– То есть вам просто нравится высота?
– Да, работа на высоте – мое призвание. Иного занятия для себя я даже не представляю. Профессия изначально должна быть актом любви. И никак не браком по расчету.
– А сейчас – музыка. Звучит композиция Джеймса Тейлора «На самой крыше»,- объявила ведущая,- после которой мы вернемся к разговору о канатоходцах.
Когда заиграла музыка, Дзюмпэй подался к водителю и спросил:
– Так чем она, собственно, занимается?
– Говорят, натягивает канат между высотными зданиями и переходит от одного к другому,- пояснил водитель.- А в руках держит длинный шест для баланса. Как ее там… трюкачка. Вот у меня боязнь высоты, как ее там… акрофобия. Страшно даже в лифтах со стеклянными стенами. Из любопытства она, что ли? Хотя странная такая. Вроде уже не молодая.
– И это – профессия? – спросил Дзюмпэй, заметив, что голос сорвался, стал каким-то несолидным. Словно чужой, будто раздался из щели в потолке.
– Да, похоже, нашла себе спонсоров и занимается. По ее словам, недавно делала это на этом… каком-то известном кафедральном соборе в Германии, в общем. Говорит, хочет делать это на зданиях повыше – на небоскребах, только власти не дают разрешения. На такой высоте страховочная сетка уже не спасет. Поэтому, говорит, шаг за шагом, накапливая опыт, намерена бросать вызов местам повыше. Правда, хождением по канату не прокормишься, поэтому обычно, говорит, она управляет фирмой по мытью окон. То же хождение по канату, только работать в цирке она не хочет. Говорит, интересуют только высотные здания. Вот странная.
– Прекраснее всего то, что, когда ты наверху, человеческое «я» меняется,- сказала она интервьюеру,- или даже так: невозможно выживать без перемен.

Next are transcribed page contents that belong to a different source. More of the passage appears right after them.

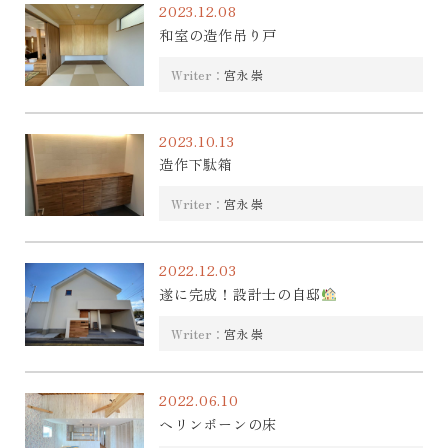
2023.12.08
和室の造作吊り戸
Writer：
宮永 崇
2023.10.13
造作下駄箱
Writer：
宮永 崇
2022.12.03
遂に完成！設計士の自邸
Writer：
宮永 崇
2022.06.10
ヘリンボーンの床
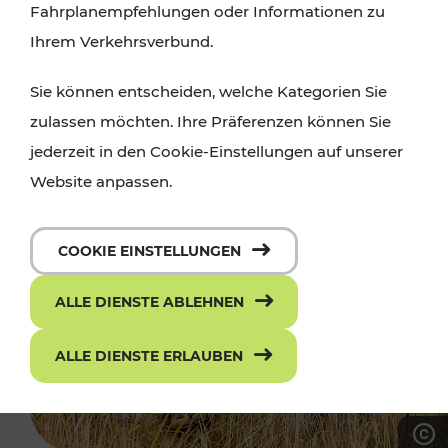
Fahrplanempfehlungen oder Informationen zu
Ihrem Verkehrsverbund.
Sie können entscheiden, welche Kategorien Sie
zulassen möchten. Ihre Präferenzen können Sie
jederzeit in den Cookie-Einstellungen auf unserer
Website anpassen.
COOKIE EINSTELLUNGEN
ALLE DIENSTE ABLEHNEN
ALLE DIENSTE ERLAUBEN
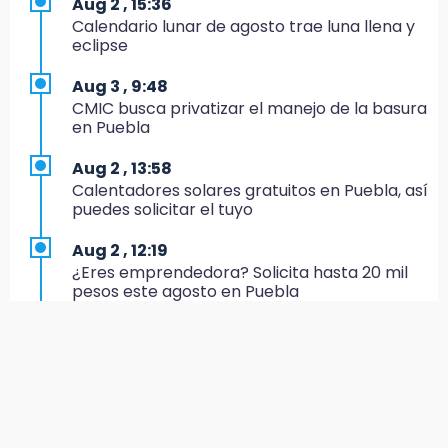
Aug 2 , 15:36
México hace historia: tricampeón de
Calendario lunar de agosto trae luna llena y
Centroamericanos
eclipse
17:24
Aug 3 , 9:48
El Quintalero: la panadería de Izúcar que
CMIC busca privatizar el manejo de la basura
elabora pan de conejo para Santo Domingo
en Puebla
17:20
Aug 2 , 13:58
Conductora se estampa contra vivienda y
Calentadores solares gratuitos en Puebla, así
mata a trabajador en Tehuacán
puedes solicitar el tuyo
17:18
Aug 2 , 12:19
Advierten sanciones por estacionarse en
¿Eres emprendedora? Solicita hasta 20 mil
avenida de Tlatlauquitepec
pesos este agosto en Puebla
17:15
Aug 3 , 11:07
Profeco suspende Cimera Gym Club en
Aprovecha; Volkswagen abre vacantes para
Cholula tras detectar cinco irregularidades
estudiantes con apoyo de 6 mil pesos
16:51
Aug 2 , 14:47
Recuperan espacios deportivos en La
Gobierno de Puebla contrató al Inecol para
Libertad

Поднимаясь ввысь, я понимаю, что там – лишь ветер да я. И больше ничего. Ветер окутывает меня и тормошит. Ветер меня понимает. И я понимаю ветер. Мы принимаем друг друга и решаем жить вместе. Я и ветер – и нет места ничему другому. Мне нравятся такие мгновения. Нет, мне совсем не страшно. Стоит единожды ступить на высоту, целиком и полностью сосредоточиться – и страх отступает. Мы оказываемся в тесной пустоте. И мне такие мгновенья нравятся больше всего на свете.
Дзюмпэй не знал, поняла ли журналистка слова Кириэ. Но как бы там ни было, Кириэ говорила искренне и просто. Когда интервью закончилось, он остановил такси и вышел. Дальше пошел пешком. Иногда поднимал голову и смотрел на высотные здания, плывущие облака. Он понял: никто не сумеет оказаться между ней и ветром. И почувствовал укол ревности. Но к чему, скажите на милость, эта ревность? К ветру? Ну кто, скажите на милость, будет ревновать к ветру?